Tuesday, December 30, 2008

BRIDES TO BE

I have posted before about the birds I care for in the Haven. As with all animals, from time to time some have to be replaced. In the last year both the Violaceous Euphonia Euphonia violacea, and the Peters Twinspot Hypargos niveoguttatus, males have lost their mates. I have found them some replacements at last. Whenever I have new animals arrive they have to undergo a thirty day quarantine before they can come into contact with existing animals. So for the last thirty days I have had a large bird cage next to my desk. Last week I moved the cage up into the Haven so that the two females could begin to get used to their new surroundings.


This is the least stressful way of moving them. Also birds that are reared in a cage tend to have underdeveloped flight muscles so you do not want to just set them out in a huge space immediately. After a week the cage door is opened and the birds are left to find their way out in their own time. The cage is a safe space to them so if they become stressed in the larger space they will have the ability to return to the cage, I will leave the open cage there for another week.
This is what their new home looks like......


Quite a step up from a cage!
Of course as soon as I bought the cage in with the two females inside, the two males who were already in residence got very excited.
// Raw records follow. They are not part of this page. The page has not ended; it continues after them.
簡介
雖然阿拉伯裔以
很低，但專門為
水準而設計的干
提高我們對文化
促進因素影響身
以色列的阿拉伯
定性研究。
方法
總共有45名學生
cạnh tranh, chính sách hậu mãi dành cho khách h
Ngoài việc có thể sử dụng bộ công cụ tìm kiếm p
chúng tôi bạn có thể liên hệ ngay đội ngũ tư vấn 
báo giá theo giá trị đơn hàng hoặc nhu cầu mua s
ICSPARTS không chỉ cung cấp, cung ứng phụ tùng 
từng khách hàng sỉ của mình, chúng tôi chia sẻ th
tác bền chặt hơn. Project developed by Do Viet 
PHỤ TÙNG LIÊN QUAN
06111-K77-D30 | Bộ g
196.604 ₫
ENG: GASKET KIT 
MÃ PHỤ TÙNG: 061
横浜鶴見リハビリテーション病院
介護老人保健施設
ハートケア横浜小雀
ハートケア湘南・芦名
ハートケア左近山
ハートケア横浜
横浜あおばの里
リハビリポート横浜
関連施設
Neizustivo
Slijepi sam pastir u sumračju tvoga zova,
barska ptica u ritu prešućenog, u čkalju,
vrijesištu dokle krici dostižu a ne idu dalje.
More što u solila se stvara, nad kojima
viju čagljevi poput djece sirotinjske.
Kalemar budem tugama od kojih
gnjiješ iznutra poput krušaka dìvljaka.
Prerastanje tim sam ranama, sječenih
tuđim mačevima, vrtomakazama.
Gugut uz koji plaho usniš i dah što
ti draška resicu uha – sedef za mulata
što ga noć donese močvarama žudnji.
There was a lot of whistling and showing off (seems all men are the same! :) ) The male Violaceous Euphonia has stayed in very close attendance.


Clearly he doesn't want to wait for the girls to get used to things, he has been trying to work out how to get into the cage ever since they arrived.
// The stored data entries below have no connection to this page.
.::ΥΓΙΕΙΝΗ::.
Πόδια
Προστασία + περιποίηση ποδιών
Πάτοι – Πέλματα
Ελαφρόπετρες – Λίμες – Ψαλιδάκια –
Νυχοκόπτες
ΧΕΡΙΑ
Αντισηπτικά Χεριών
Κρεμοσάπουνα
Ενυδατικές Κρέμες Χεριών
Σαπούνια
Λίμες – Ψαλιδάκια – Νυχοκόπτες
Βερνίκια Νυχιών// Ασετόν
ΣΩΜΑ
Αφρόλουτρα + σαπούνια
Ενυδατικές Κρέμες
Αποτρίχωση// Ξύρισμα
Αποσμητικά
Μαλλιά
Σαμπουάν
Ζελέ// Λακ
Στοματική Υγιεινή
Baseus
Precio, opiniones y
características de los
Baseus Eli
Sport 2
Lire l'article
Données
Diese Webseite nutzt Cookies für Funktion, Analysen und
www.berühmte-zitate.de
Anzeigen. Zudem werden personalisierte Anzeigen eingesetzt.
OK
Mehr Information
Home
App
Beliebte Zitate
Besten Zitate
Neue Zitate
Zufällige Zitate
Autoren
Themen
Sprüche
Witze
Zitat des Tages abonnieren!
The male Peters Twinspot, a real Prince Charming, and a personal favorite of mine, is much more circumspect, he watches, longingly, from a respectful distance.


How could she resist such a handsome fellow?


Tomorrow is the big day when I open the cage door. Hopefully all will go well. It is quite an adjustment going into this huge space.

We also have Button Quail Coturnix chinensis in the Haven, today I spotted one of the females sitting on eggs.


Photo Credits - CJT

10 comments:

Kathiesbirds said...

Celeste, where are these birds native to? That quail is very well camoflaged in the last photo. I hope there will be chicks!

ramblingwoods said...

Interesting looking birds..I love your work stories...The male does look very excited, I hope the ladies will approve. The enclosure is really wonderful...

One Red Horse said...

Your camera is inspiring serious envy. Happy New Year and thanks for your comments about my boy Max.

Cherie

Rambling Woods said...

A Death In The Blogger World

A blogger friend lost her husband suddenly last Sunday night. I thought it would be nice to go and leave a message for her on her blog...You may know her as 'mommanator' at grannies ramblings

gtyyup said...

What beautiful birds and what a wonderful Haven they have to live in. Hopefully the lovely couples will get along. Very interesting and am looking forward to more stories!

Celeste said...

Kathie - The Euphonia is a South American fruit eater and the Twinspot is an African finch.

Michelle - The difference in personality between the two males is so funny. The Euphonia is so brash and in your face and the Twinspot is so shy and polite! I think you can guess which one I prefer!! :)

One Red Horse - I must admit I am still somewhat overwhelmed by my camera! I will certainly take a while to get to grips with it but thank you for your kind words :)

Gtyyup - I hope they get on too - there will definitely be more stories.

Laughing Orca Ranch said...

What a beautiful space for all these birds...and humans alike. One of my most favorite things to do has been to visit aviaries and just sit, listen, and observe for hours, if possible.

Wonderful pictures, too. I look forward to reading updates on all accounts (wink)

~Lisa
New Mexico

Celeste said...

Hi Lisa - It is a great area, with the added advantage that there are no predators!

Judy said...

Those will be (are, now) a couple of lucky lady birds, moving into that huge environment! They will have to learn to fly, now! And the males are so attentive, making them feel welcome!

Celeste said...

Judy - I was never a fan of caged birds but this is certainly a great space for them.